(Dataset entries)
Start of Block

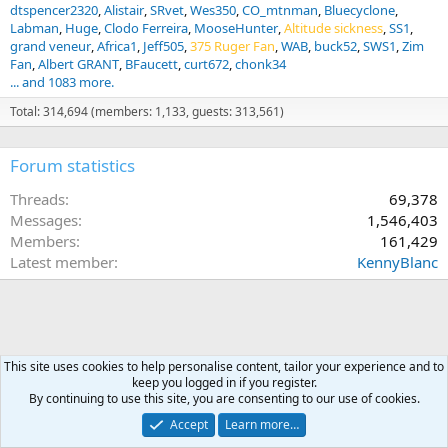
dtspencer2320
Alistair
SRvet
Wes350
CO_mtnman
Bluecyclone
Labman
Huge
Clodo Ferreira
MooseHunter
Altitude sickness
SS1
grand veneur
Africa1
Jeff505
375 Ruger Fan
WAB
buck52
SWS1
Zim
Fan
Albert GRANT
BFaucett
curt672
chonk34
... and 1083 more.
Total: 314,694 (members: 1,133, guests: 313,561)
Forum statistics
Threads
69,378
Messages
1,546,403
Members
161,429
Latest member
KennyBlanc
This site uses cookies to help personalise content, tailor your experience and to
keep you logged in if you register.
By continuing to use this site, you are consenting to our use of cookies.
Accept
Learn more…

End of Block

[TRY IT]
Every record above should be transcribed exactly; the pictures stay out of the copy.

[SOLUTION TO THIS TASK]
dtspencer2320
Alistair
SRvet
Wes350
CO_mtnman
Bluecyclone
Labman
Huge
Clodo Ferreira
MooseHunter
Altitude sickness
SS1
grand veneur
Africa1
Jeff505
375 Ruger Fan
WAB
buck52
SWS1
Zim
Fan
Albert GRANT
BFaucett
curt672
chonk34
... and 1083 more.
Total: 314,694 (members: 1,133, guests: 313,561)
Forum statistics
Threads
69,378
Messages
1,546,403
Members
161,429
Latest member
KennyBlanc
This site uses cookies to help personalise content, tailor your experience and to
keep you logged in if you register.
By continuing to use this site, you are consenting to our use of cookies.
Accept
Learn more…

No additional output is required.